— Problem requirements —
Every line from the beginning of the data through the line containing "hablar por WhatsApp?" should be reproduced exactly, and no further lines should be output.

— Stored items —

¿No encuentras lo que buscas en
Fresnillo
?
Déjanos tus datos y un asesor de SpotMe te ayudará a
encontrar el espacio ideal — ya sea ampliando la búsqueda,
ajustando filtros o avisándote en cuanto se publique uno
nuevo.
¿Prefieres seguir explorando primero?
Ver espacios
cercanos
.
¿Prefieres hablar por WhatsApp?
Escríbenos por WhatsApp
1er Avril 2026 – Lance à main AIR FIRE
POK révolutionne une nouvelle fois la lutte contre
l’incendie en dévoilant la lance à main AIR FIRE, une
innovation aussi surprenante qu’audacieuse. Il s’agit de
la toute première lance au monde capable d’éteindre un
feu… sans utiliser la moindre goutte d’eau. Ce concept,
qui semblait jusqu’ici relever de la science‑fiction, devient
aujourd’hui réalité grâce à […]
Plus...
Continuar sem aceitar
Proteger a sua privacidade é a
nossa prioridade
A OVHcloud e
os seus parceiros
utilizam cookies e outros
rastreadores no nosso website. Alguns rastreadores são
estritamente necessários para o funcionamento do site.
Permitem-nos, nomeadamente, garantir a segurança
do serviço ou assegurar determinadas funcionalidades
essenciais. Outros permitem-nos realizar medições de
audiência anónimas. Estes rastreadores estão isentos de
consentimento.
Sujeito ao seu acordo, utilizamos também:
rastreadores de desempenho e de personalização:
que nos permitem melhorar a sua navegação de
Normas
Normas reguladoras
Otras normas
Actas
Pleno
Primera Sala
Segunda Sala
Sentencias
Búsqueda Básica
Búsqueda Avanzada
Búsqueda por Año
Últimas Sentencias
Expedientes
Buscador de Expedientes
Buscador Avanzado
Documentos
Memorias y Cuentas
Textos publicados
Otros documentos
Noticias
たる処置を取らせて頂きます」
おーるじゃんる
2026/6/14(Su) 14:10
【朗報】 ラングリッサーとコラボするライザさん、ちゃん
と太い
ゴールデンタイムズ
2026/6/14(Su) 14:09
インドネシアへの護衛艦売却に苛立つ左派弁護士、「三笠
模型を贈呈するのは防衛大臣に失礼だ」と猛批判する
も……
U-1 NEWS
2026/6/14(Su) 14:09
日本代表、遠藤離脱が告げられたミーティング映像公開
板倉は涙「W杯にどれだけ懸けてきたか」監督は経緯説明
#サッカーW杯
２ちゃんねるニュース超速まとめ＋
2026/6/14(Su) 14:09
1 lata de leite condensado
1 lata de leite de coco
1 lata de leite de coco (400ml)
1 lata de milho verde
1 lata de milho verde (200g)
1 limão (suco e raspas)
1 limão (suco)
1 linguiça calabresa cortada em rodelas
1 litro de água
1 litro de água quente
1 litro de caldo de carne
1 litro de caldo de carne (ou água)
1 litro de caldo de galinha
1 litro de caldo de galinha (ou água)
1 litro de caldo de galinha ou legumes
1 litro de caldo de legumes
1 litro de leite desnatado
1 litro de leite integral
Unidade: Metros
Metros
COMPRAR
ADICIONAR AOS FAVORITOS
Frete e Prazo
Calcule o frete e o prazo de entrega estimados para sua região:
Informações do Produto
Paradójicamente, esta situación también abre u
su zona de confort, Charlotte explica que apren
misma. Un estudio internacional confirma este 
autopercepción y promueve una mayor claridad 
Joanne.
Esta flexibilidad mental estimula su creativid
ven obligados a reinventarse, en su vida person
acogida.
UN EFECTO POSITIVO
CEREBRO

— Answer to this problem —
¿No encuentras lo que buscas en
Fresnillo
?
Déjanos tus datos y un asesor de SpotMe te ayudará a
encontrar el espacio ideal — ya sea ampliando la búsqueda,
ajustando filtros o avisándote en cuanto se publique uno
nuevo.
¿Prefieres seguir explorando primero?
Ver espacios
cercanos
.
¿Prefieres hablar por WhatsApp?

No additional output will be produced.